Het vernieuwende is weg
Marc-Uwe Kling (1982) en zijn pratende kangoeroe waren in Duitsland al langer een fenomeen toen uitgeverij De Harmonie in 2018 besloot het boek waarmee het allemaal begon te vertalen. In De kangoeroekronieken werd Kling geconfronteerd met een overbuur die een pratende kangoeroe bleek te zijn, en die heel slim wist gedaan te krijgen dat hij bij Kling mocht intrekken. Klings buurman is een pinguïn, dus hij keek minder vreemd van de kangoeroe op dan de lezers. De kangoeroe hield er uitgesproken anarchistische meningen op na, had een hekel aan werken, en was voor geen haar te vertrouwen. Ook was hij slim genoeg om zich verbaal onder elke verantwoordelijkheid uit te wurmen. Het lezerspubliek omarmde de hilarische taferelen en er werden meer dan een miljoen boeken van verkocht.
Nu is ook Het kangoeroemanifest uit dat in Duitsland al in 2011 verscheen. Kling zingt met dit boek precies hetzelfde liedje als met het voorgaande: het is een aaneensluiting van korte hoofdstukken die zelden met elkaar in verband staan en die men kan beschouwen als columns. Vaak wordt de politiek op de korrel genomen, en dat is dan de Duitse of de internationale. Dat is niet verwonderlijk, aangezien Kling niet alleen boekenschrijver is, maar ook politiek geïnspireerde stand-up comedy brengt. Het boek wordt ons aangeboden door BioBruisTM, wat uiteraard fictief is. Later bracht Kling Qualityland uit waarin hij deze vorm van reclame als thema gebruikte. Omdat Qualityland bij ons eerder uitkwam, voelt het hele BioBruisTM-gegeven weinig origineel aan. De timing is hier de boosdoener, niet Kling.
De eerste keer was de pratende, tegen zere schenen schoppende kangoeroe vernieuwend, verfrissend en enorm grappig. Nu is het nieuwe er wat af. Kling blijft zeer scherp, dat wel. Zijn als grappen vermomde kritieken zijn erg raak en goed doordacht. Maar wie naar een stand-up comedian met een nieuwe show gaat kijken, wil geen duplicaat van de vorige zien. Het boek is dat voor een stuk wel. Kling voegt niets toe dat de lezer verwondert en teert uitsluitend op zijn talent om grappig te zijn.
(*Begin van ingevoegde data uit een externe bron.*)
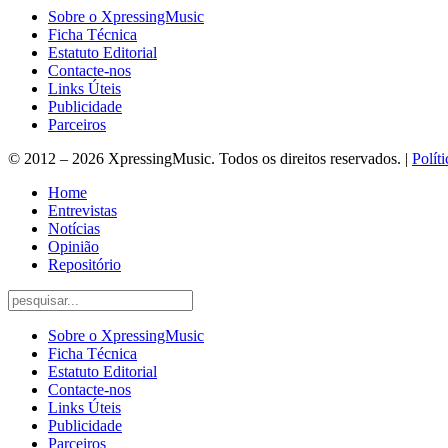
Sobre o XpressingMusic
Ficha Técnica
Estatuto Editorial
Contacte-nos
Links Úteis
Publicidade
Parceiros
© 2012 – 2026 XpressingMusic. Todos os direitos reservados. |
Polít
Home
Entrevistas
Notícias
Opinião
Repositório
Sobre o XpressingMusic
Ficha Técnica
Estatuto Editorial
Contacte-nos
Links Úteis
Publicidade
Parceiros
Klings vaste vertaler Elbert Besaris heeft veel niet zo eenvoudig te vertalen stukken (zoals liedjesteksten met rijm) prima omgezet. De keuze om namen van Duitse beroemdheden te verhollandsen, is echter minder geslaagd en in tijden van internet overbodig. Ook een absurd en satirisch boek kent immers een mate van geloofwaardigheid, maar als Kling en de kangoeroe plots vanuit hun flat in Berlijn G. Joling, Albert Verlinde of Rijkman Groenink gaan citeren, is die meteen weg en wordt een oorspronkelijk grappig fragment alleen nog ergerlijk. Het Nederlandse taalgebied is bovendien groter dan Nederland alleen. Bijna alle aangepaste namen zijn buiten Nederland onbekenden terwijl de in het originele boek geciteerde Duitsers internationaal bekend zijn.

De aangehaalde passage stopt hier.